(Beginning of DATA SUPPLIED)

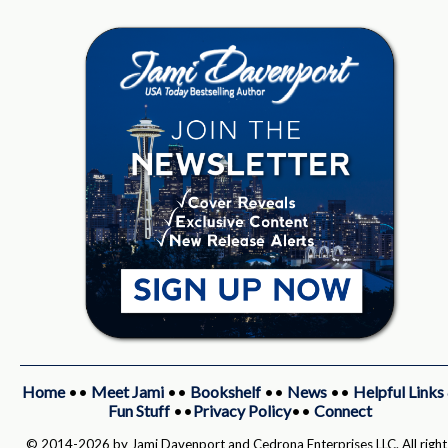
Home
••
Meet Jami
••
Bookshelf
••
News
••
Helpful Links
Fun Stuff
••
Privacy Policy
••
Connect
© 2014-2026 by Jami Davenport and Cedrona Enterprises LLC. All right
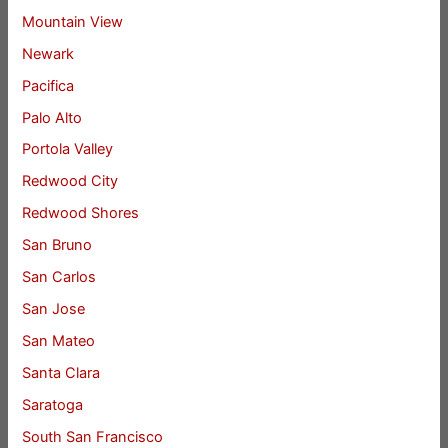
Mountain View
Newark
Pacifica
Palo Alto
Portola Valley
Redwood City
Redwood Shores
San Bruno
San Carlos
San Jose
San Mateo
Santa Clara
Saratoga
South San Francisco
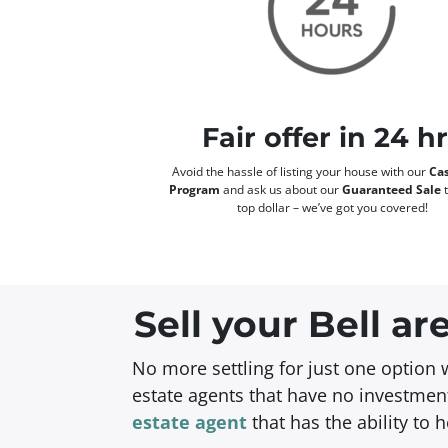
Fair offer in 24 h
Avoid the hassle of listing your house with our
Cas
Program
and ask us about our
Guaranteed Sale
t
top dollar – we’ve got you covered!
Sell your Bell a
No more settling for just one option 
estate agents that have no investment
estate agent
that has the ability to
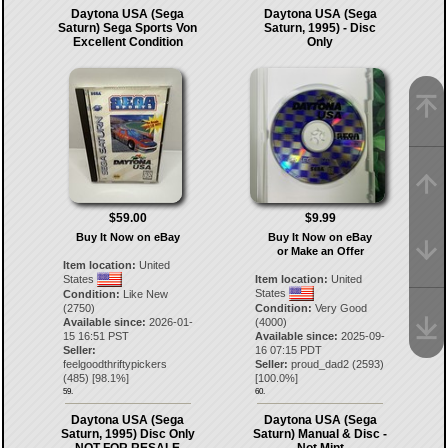
Daytona USA (Sega
Daytona USA (Sega
Saturn) Sega Sports Von
Saturn, 1995) - Disc
Excellent Condition
Only
$59.00
$9.99
Buy It Now on eBay
Buy It Now on eBay
or Make an Offer
Item location:
United
States
Item location:
United
States
Condition:
Like New
(2750)
Condition:
Very Good
Available since:
2026-01-
(4000)
15 16:51 PST
Available since:
2025-09-
Seller:
16 07:15 PDT
feelgoodthriftypickers
Seller:
proud_dad2
(
2593
)
(
485
) [
98.1
%]
[
100.0
%]
59.
60.
Daytona USA (Sega
Daytona USA (Sega
Saturn, 1995) Disc Only
Saturn) Manual & Disc -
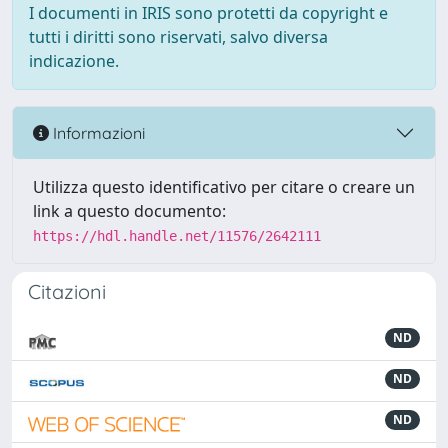
I documenti in IRIS sono protetti da copyright e
tutti i diritti sono riservati, salvo diversa
indicazione.
Informazioni
Utilizza questo identificativo per citare o creare un
link a questo documento:
https://hdl.handle.net/11576/2642111
Citazioni
ND
ND
ND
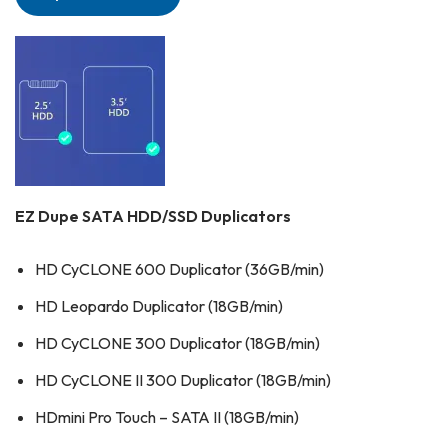
EZ Dupe SATA HDD/SSD Duplicators
HD CyCLONE 600 Duplicator (36GB/min)
HD Leopardo Duplicator (18GB/min)
HD CyCLONE 300 Duplicator (18GB/min)
HD CyCLONE II 300 Duplicator (18GB/min)
HDmini Pro Touch – SATA II (18GB/min)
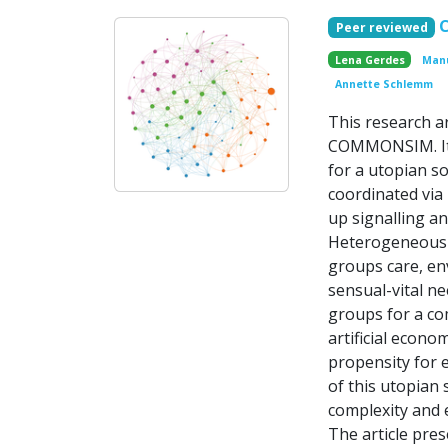
Peer reviewed
Lena Gerdes
Manu
Annette Schlemm
This research a
COMMONSIM. It 
for a utopian so
coordinated via
up signalling an
Heterogeneous a
groups care, en
sensual-vital ne
groups for a co
artificial econo
propensity for 
of this utopian 
complexity and e
The article pre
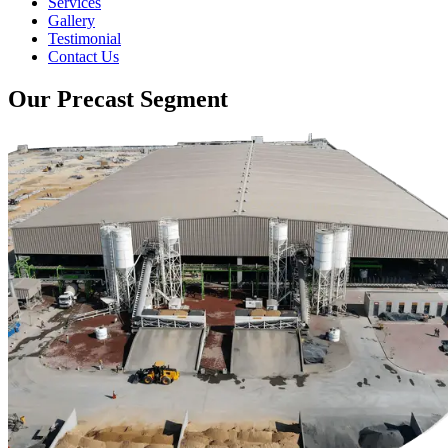
Services
Gallery
Testimonial
Contact Us
Our Precast Segment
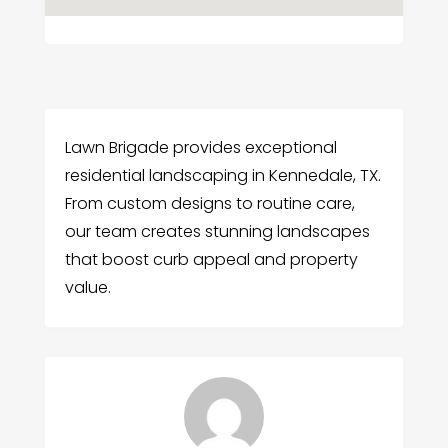
Lawn Brigade provides exceptional
residential landscaping in Kennedale, TX.
From custom designs to routine care,
our team creates stunning landscapes
that boost curb appeal and property
value.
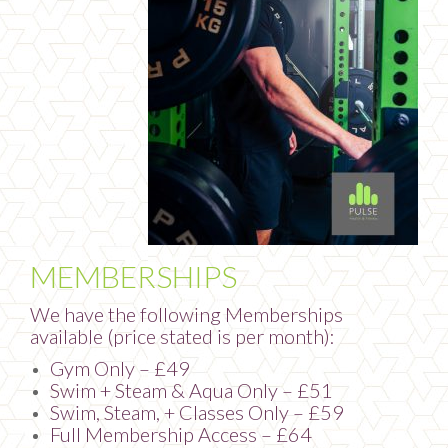
MEMBERSHIPS
We have the following Memberships
available (price stated is per month):
Gym Only – £49
Swim + Steam & Aqua Only – £51
Swim, Steam, + Classes Only – £59
Full Membership Access – £64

(End of DATA SUPPLIED)

When you copy the data, keep every line exact and drop the pictures.

Home
••
Meet Jami
••
Bookshelf
••
News
••
Helpful Links
Fun Stuff
••
Privacy Policy
••
Connect
© 2014-2026 by Jami Davenport and Cedrona Enterprises LLC. All right
Mountain View
Newark
Pacifica
Palo Alto
Portola Valley
Redwood City
Redwood Shores
San Bruno
San Carlos
San Jose
San Mateo
Santa Clara
Saratoga
South San Francisco
Fair offer in 24 h
Avoid the hassle of listing your house with our
Cas
Program
and ask us about our
Guaranteed Sale
t
top dollar – we’ve got you covered!
Sell your Bell a
No more settling for just one option 
estate agents that have no investment
estate agent
that has the ability to
Daytona USA (Sega
Daytona USA (Sega
Saturn) Sega Sports Von
Saturn, 1995) - Disc
Excellent Condition
Only
$59.00
$9.99
Buy It Now on eBay
Buy It Now on eBay
or Make an Offer
Item location:
United
States
Item location:
United
States
Condition:
Like New
(2750)
Condition:
Very Good
Available since:
2026-01-
(4000)
15 16:51 PST
Available since:
2025-09-
Seller:
16 07:15 PDT
feelgoodthriftypickers
Seller:
proud_dad2
(
2593
)
(
485
) [
98.1
%]
[
100.0
%]
59.
60.
Daytona USA (Sega
Daytona USA (Sega
Saturn, 1995) Disc Only
Saturn) Manual & Disc -
I documenti in IRIS sono protetti da copyright e
tutti i diritti sono riservati, salvo diversa
indicazione.
Informazioni
Utilizza questo identificativo per citare o creare un
link a questo documento:
https://hdl.handle.net/11576/2642111
Citazioni
ND
ND
ND
EZ Dupe SATA HDD/SSD Duplicators
HD CyCLONE 600 Duplicator (36GB/min)
HD Leopardo Duplicator (18GB/min)
HD CyCLONE 300 Duplicator (18GB/min)
HD CyCLONE II 300 Duplicator (18GB/min)
HDmini Pro Touch – SATA II (18GB/min)
Peer reviewed
Lena Gerdes
Manu
Annette Schlemm
This research a
COMMONSIM. It 
for a utopian so
coordinated via
up signalling an
Heterogeneous a
groups care, en
sensual-vital ne
groups for a co
artificial econo
propensity for 
of this utopian 
complexity and e
The article pre
Services
Gallery
Testimonial
Contact Us
Our Precast Segment
Lawn Brigade provides exceptional
residential landscaping in Kennedale, TX.
From custom designs to routine care,
our team creates stunning landscapes
that boost curb appeal and property
value.
MEMBERSHIPS
We have the following Memberships
available (price stated is per month):
Gym Only – £49
Swim + Steam & Aqua Only – £51
Swim, Steam, + Classes Only – £59
Full Membership Access – £64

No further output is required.